• Dataset entries
"""

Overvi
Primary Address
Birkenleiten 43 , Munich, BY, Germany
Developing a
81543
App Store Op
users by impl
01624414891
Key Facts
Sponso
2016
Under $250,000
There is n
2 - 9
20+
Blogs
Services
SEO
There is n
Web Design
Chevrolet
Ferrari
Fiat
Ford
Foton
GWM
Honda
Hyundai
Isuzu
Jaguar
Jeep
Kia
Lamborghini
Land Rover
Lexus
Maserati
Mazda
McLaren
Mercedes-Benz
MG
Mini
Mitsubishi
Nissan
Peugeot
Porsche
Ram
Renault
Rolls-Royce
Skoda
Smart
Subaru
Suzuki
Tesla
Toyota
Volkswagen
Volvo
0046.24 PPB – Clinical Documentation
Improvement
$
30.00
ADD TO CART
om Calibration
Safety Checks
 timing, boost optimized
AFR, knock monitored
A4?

"""
"""

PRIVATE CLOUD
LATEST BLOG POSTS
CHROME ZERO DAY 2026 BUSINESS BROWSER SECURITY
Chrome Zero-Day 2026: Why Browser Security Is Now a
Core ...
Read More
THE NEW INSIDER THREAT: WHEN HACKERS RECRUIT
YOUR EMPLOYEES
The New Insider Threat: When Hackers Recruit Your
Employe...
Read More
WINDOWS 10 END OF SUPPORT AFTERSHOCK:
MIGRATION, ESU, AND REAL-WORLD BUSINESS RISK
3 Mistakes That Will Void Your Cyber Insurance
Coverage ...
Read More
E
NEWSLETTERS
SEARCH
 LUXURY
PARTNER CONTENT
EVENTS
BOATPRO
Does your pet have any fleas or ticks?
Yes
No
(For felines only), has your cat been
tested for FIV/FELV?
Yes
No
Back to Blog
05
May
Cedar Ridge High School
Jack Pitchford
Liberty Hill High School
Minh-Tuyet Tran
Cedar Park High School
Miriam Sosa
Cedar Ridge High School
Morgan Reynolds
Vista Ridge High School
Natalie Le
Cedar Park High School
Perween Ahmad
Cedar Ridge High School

"""

• Activity
Look above for every line with the word "BUSINESS" and copy it.

• Answer to this exercise
CHROME ZERO DAY 2026 BUSINESS BROWSER SECURITY
MIGRATION, ESU, AND REAL-WORLD BUSINESS RISK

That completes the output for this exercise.